--- Data supplied Enclosed Below ---

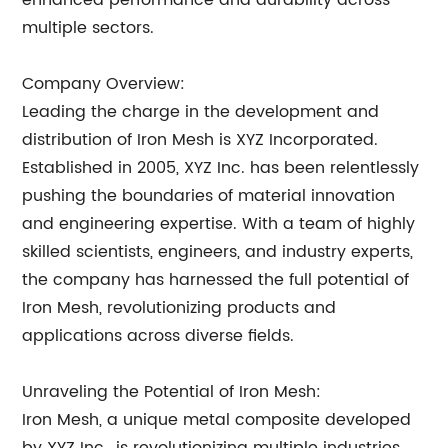
enhanced performance and durability across
multiple sectors.
Company Overview:
Leading the charge in the development and
distribution of Iron Mesh is XYZ Incorporated.
Established in 2005, XYZ Inc. has been relentlessly
pushing the boundaries of material innovation
and engineering expertise. With a team of highly
skilled scientists, engineers, and industry experts,
the company has harnessed the full potential of
Iron Mesh, revolutionizing products and
applications across diverse fields.
Unraveling the Potential of Iron Mesh:
Iron Mesh, a unique metal composite developed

--- End of Enclosed Data supplied ---

_Instructions for the task_: Going through the entries above, show each line that contains "Iron".

_Response_:
distribution of Iron Mesh is XYZ Incorporated.
Iron Mesh, revolutionizing products and
Unraveling the Potential of Iron Mesh:
Iron Mesh, a unique metal composite developed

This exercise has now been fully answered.